**** Supplied records

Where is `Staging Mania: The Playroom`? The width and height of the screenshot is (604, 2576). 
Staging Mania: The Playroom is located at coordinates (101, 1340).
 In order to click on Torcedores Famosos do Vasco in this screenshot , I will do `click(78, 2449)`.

********
**** Supplied records

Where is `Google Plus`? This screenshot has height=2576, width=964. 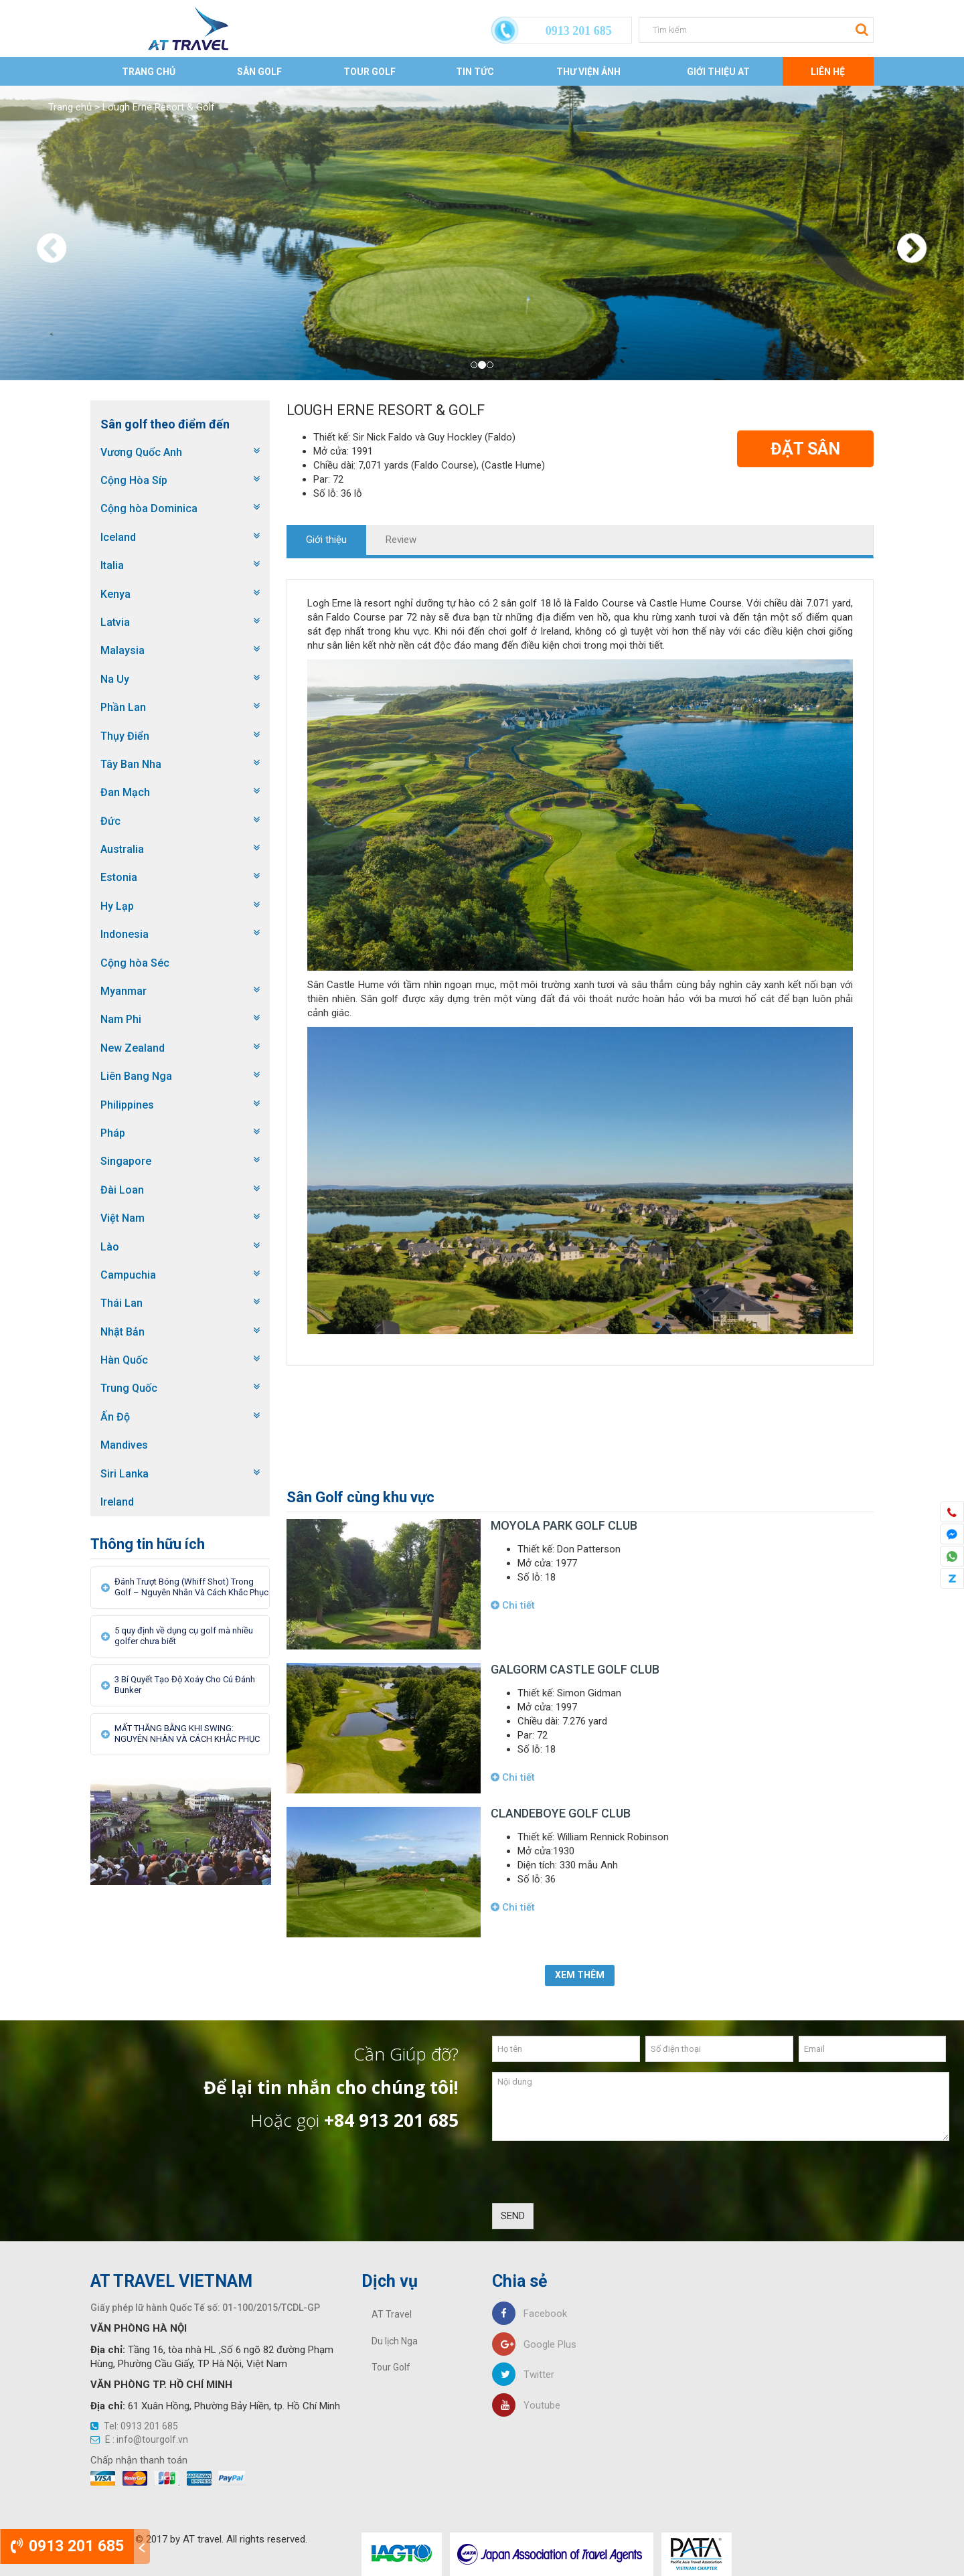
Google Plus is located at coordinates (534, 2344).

********

**Task description**
Give again, word for word, every line of the listing above from the one with "is (604, 2576)." to the one with "In order to", both inclusive, and nothing beyond them.

**Finished task**
Where is `Staging Mania: The Playroom`? The width and height of the screenshot is (604, 2576). 
Staging Mania: The Playroom is located at coordinates (101, 1340).
 In order to click on Torcedores Famosos do Vasco in this screenshot , I will do `click(78, 2449)`.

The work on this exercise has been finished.